Communication & Computer Network Lab of Guangdong, School of Computer Science and Engineering, South China University of Technology, Guangzhou, China.
BMC Med Inform Decis Mak. 2019 Apr 9;19(Suppl 2):65. doi: 10.1186/s12911-019-0762-7.
The Named Entity Recognition (NER) task as a key step in the extraction of health information, has encountered many challenges in Chinese Electronic Medical Records (EMRs). Firstly, the casual use of Chinese abbreviations and doctors' personal style may result in multiple expressions of the same entity, and we lack a common Chinese medical dictionary to perform accurate entity extraction. Secondly, the electronic medical record contains entities from a variety of categories of entities, and the length of those entities in different categories varies greatly, which increases the difficult in the extraction for the Chinese NER. Therefore, the entity boundary detection becomes the key to perform accurate entity extraction of Chinese EMRs, and we need to develop a model that supports multiple length entity recognition without relying on any medical dictionary.
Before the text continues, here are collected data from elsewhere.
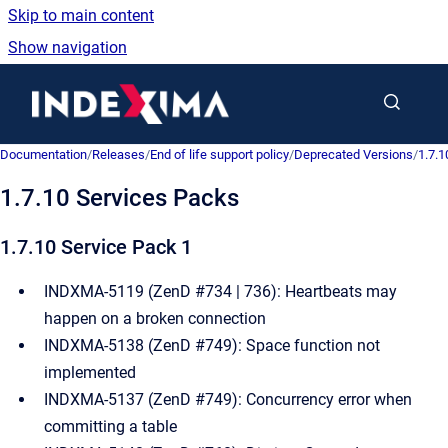
Skip to main content
Show navigation
Go to homepage
Documentation
/
Releases
/
End of life support policy
/
Deprecated Versions
/
1.7.1
1.7.10 Services Packs
1.7.10 Service Pack 1
INDXMA-5119 (ZenD #734 | 736): Heartbeats may
happen on a broken connection
INDXMA-5138 (ZenD #749): Space function not
implemented
INDXMA-5137 (ZenD #749): Concurrency error when
committing a table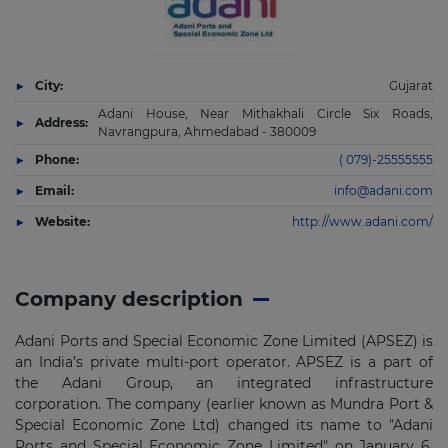
City:
Gujarat
Adani House, Near Mithakhali Circle Six Roads,
Address:
Navrangpura, Ahmedabad - 380009
Phone:
( 079)-25555555
Email:
info@adani.com
Website:
http://www.adani.com/
Company description
Adani Ports and Special Economic Zone Limited (APSEZ) is
an India’s private multi-port operator. APSEZ is a part of
the Adani Group, an integrated infrastructure
corporation. The company (earlier known as Mundra Port &
Special Economic Zone Ltd) changed its name to "Adani
Ports and Special Economic Zone Limited" on January 6,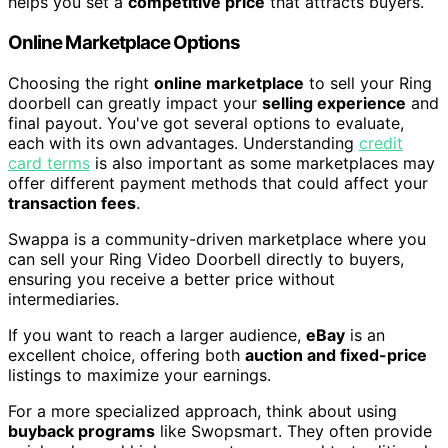
helps you set a
competitive price
that attracts buyers.
Online Marketplace Options
Choosing the right
online marketplace
to sell your Ring
doorbell can greatly impact your
selling experience
and
final payout. You've got several options to evaluate,
each with its own advantages. Understanding
credit
card terms
is also important as some marketplaces may
offer different payment methods that could affect your
transaction fees
.
Swappa is a community-driven marketplace where you
can sell your Ring Video Doorbell directly to buyers,
ensuring you receive a better price without
intermediaries.
If you want to reach a larger audience,
eBay
is an
excellent choice, offering both
auction and fixed-price
listings to maximize your earnings.
For a more specialized approach, think about using
buyback programs
like Swopsmart. They often provide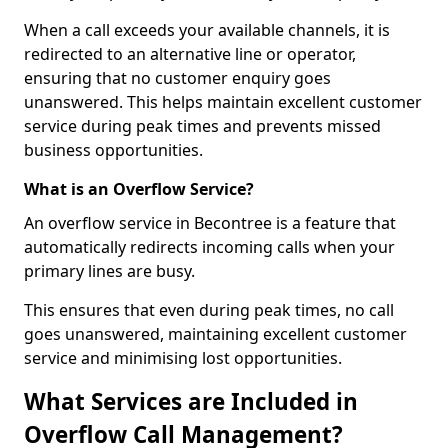
When a call exceeds your available channels, it is
redirected to an alternative line or operator,
ensuring that no customer enquiry goes
unanswered. This helps maintain excellent customer
service during peak times and prevents missed
business opportunities.
What is an Overflow Service?
An overflow service in Becontree is a feature that
automatically redirects incoming calls when your
primary lines are busy.
This ensures that even during peak times, no call
goes unanswered, maintaining excellent customer
service and minimising lost opportunities.
What Services are Included in
Overflow Call Management?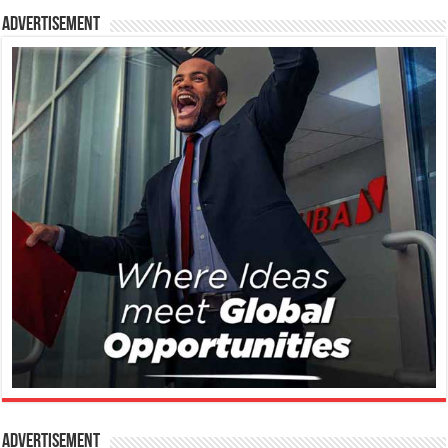
Advertisement
Advertisement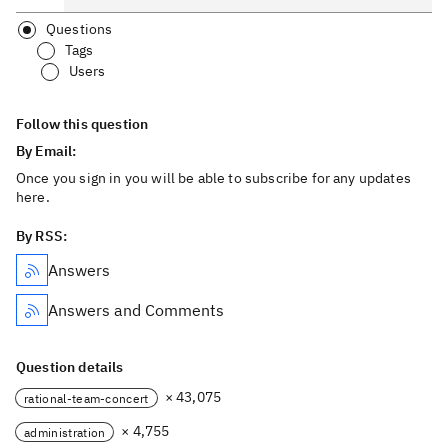
Questions
Tags
Users
Follow this question
By Email:
Once you sign in you will be able to subscribe for any updates
here.
By RSS:
Answers
Answers and Comments
Question details
× 43,075
rational-team-concert
× 4,755
administration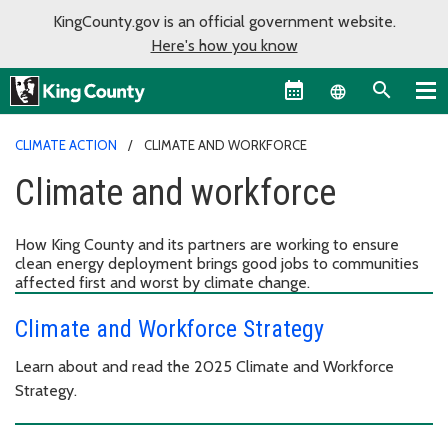
KingCounty.gov is an official government website.
Here's how you know
Language sel
CLIMATE ACTION
CLIMATE AND WORKFORCE
Climate and workforce
How King County and its partners are working to ensure
clean energy deployment brings good jobs to communities
affected first and worst by climate change.
Climate and Workforce Strategy
Learn about and read the 2025 Climate and Workforce
Strategy.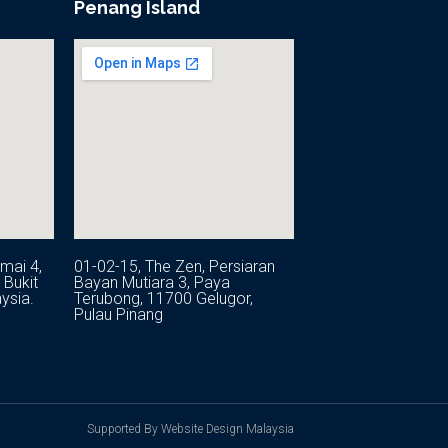
Penang Island
mai 4,
01-02-15, The Zen, Persiaran
Bukit
Bayan Mutiara 3, Paya
ysia.
Terubong, 11700 Gelugor,
Pulau Pinang
Supported By Website Design Malaysia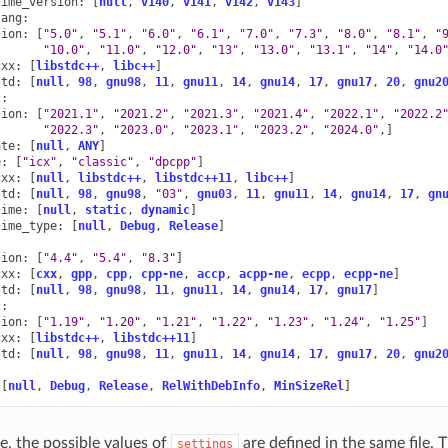
time_version
:
[
null
,
v140
,
v141
,
v142
,
v143
]
lang
:
sion
:
[
"5.0"
,
"5.1"
,
"6.0"
,
"6.1"
,
"7.0"
,
"7.3"
,
"8.0"
,
"8.1"
,
"
"10.0"
,
"11.0"
,
"12.0"
,
"13"
,
"13.0"
,
"13.1"
,
"14"
,
"14.0
cxx
:
[
libstdc++
,
libc++
]
std
:
[
null
,
98
,
gnu98
,
11
,
gnu11
,
14
,
gnu14
,
17
,
gnu17
,
20
,
gnu2
c
:
sion
:
[
"2021.1"
,
"2021.2"
,
"2021.3"
,
"2021.4"
,
"2022.1"
,
"2022.2
"2022.3"
,
"2023.0"
,
"2023.1"
,
"2023.2"
,
"2024.0"
,]
ate
:
[
null
,
ANY
]
e
:
[
"icx"
,
"classic"
,
"dpcpp"
]
cxx
:
[
null
,
libstdc++
,
libstdc++11
,
libc++
]
std
:
[
null
,
98
,
gnu98
,
"03"
,
gnu03
,
11
,
gnu11
,
14
,
gnu14
,
17
,
gn
time
:
[
null
,
static
,
dynamic
]
time_type
:
[
null
,
Debug
,
Release
]
sion
:
[
"4.4"
,
"5.4"
,
"8.3"
]
cxx
:
[
cxx
,
gpp
,
cpp
,
cpp-ne
,
accp
,
acpp-ne
,
ecpp
,
ecpp-ne
]
std
:
[
null
,
98
,
gnu98
,
11
,
gnu11
,
14
,
gnu14
,
17
,
gnu17
]
c
:
sion
:
[
"1.19"
,
"1.20"
,
"1.21"
,
"1.22"
,
"1.23"
,
"1.24"
,
"1.25"
]
cxx
:
[
libstdc++
,
libstdc++11
]
std
:
[
null
,
98
,
gnu98
,
11
,
gnu11
,
14
,
gnu14
,
17
,
gnu17
,
20
,
gnu2
[
null
,
Debug
,
Release
,
RelWithDebInfo
,
MinSizeRel
]
e, the possible values of
are defined in the same file. 
settings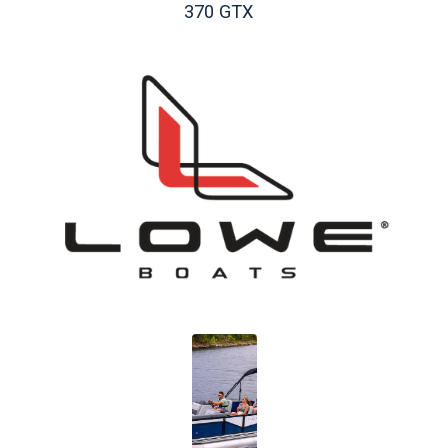
370 GTX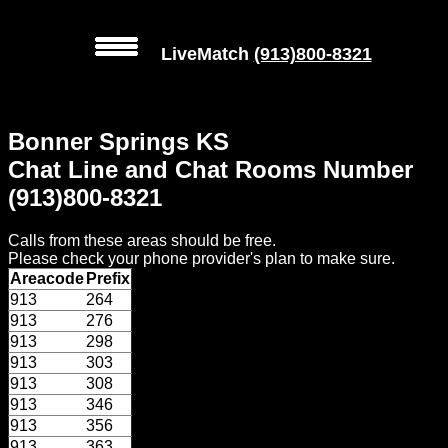
LiveMatch
(913)800-8321
MENU
Bonner Springs KS
Local
Chat Line and Chat Rooms Number
Phone
(913)800-8321
Numbers
Calls from these areas should be free.
Web
Please check your phone provider's plan to make sure.
Connect
Areacode
Prefix
913
264
Home
913
276
913
298
Prices
913
303
913
308
913
346
Rules
913
356
913
363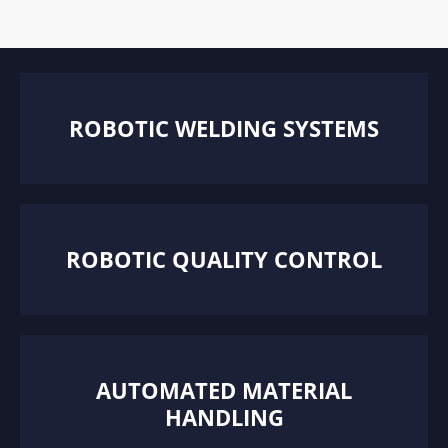
ROBOTIC WELDING SYSTEMS
ROBOTIC QUALITY CONTROL
AUTOMATED MATERIAL
HANDLING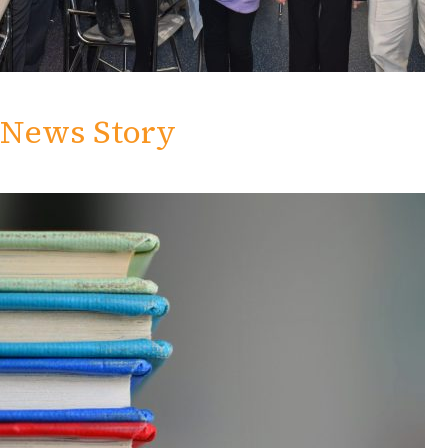
News Story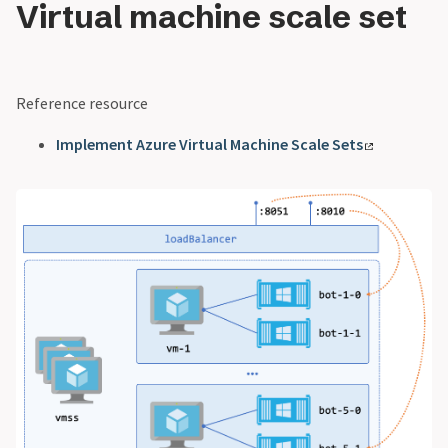
Virtual machine scale set
Reference resource
Implement Azure Virtual Machine Scale Sets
In this study, we incorporate part-of-speech (POS) information into the deep learning model to improve the accuracy of Chinese entity boundary detection. In order to avoid the wrongly POS tagging of long entities, we proposed a method called reduced POS tagging that reserves the tags of general words but not of the seemingly medical entities. The model proposed in this paper, named SM-LSTM-CRF, consists of three layers: self-matching attention layer - calculating the relevance of each character to the entire sentence; LSTM (Long Short-Term Memory) layer - capturing the context feature of each character; CRF (Conditional Random Field) layer - labeling characters based on their features and transfer rules.
The experimental results at a Chinese EMRs dataset show that the F1 value of SM-LSTM-CRF is increased by 2.59% compared to that of the LSTM-CRF. After adding POS feature in the model, we get an improvement of about 7.74% at F1. The reduced POS tagging reduces the false tagging on long entities, thus increases the F1 value by 2.42% and achieves an F1 score of 80.07%.
The POS feature marked by the reduced POS tagging together with self-matching attention mechanism puts a stranglehold on entity boundaries and has a good performance in the recognition of clinical entities.
命名实体识别(NER)任务作为提取健康信息的关键步骤,在中文电子病历(EMR)中遇到了许多挑战。首先,随意使用中文缩写和医生的个人风格可能会导致同一个实体有多种表达方式,并且我们缺乏一个通用的中文医学词典来进行准确的实体提取。其次,电子病历中包含来自各种实体类别的实体,并且不同类别的实体长度差异很大,这增加了中文 NER 提取的难度。因此,实体边界检测成为准确提取中文 EMR 实体的关键,我们需要开发一种支持多种长度实体识别的模型,而无需依赖任何医学词典。
在本研究中,我们将词性(POS)信息纳入深度学习模型中,以提高中文实体边界检测的准确性。为了避免长实体的错误 POS 标记,我们提出了一种称为简化 POS 标记的方法,该方法保留了普通词的标记,但不保留看似医学实体的标记。本文提出的模型名为 SM-LSTM-CRF,由三层组成:自匹配注意力层 - 计算每个字符与整个句子的相关性;LSTM(长短期记忆)层 - 捕获每个字符的上下文特征;CRF(条件随机场)层 - 根据字符的特征和转移规则对字符进行标记。
在中文 EMRs 数据集上的实验结果表明,与 LSTM-CRF 相比,SM-LSTM-CRF 的 F1 值提高了 2.59%。在模型中添加 POS 特征后,我们在 F1 上的提高约为 7.74%。简化 POS 标记减少了长实体的错误标记,从而使 F1 值提高了 2.42%,达到了 80.07%的 F1 得分。
经简化 POS 标记标记的 POS 特征与自匹配注意力机制相结合,对实体边界施加了严格的限制,在临床实体识别方面表现良好。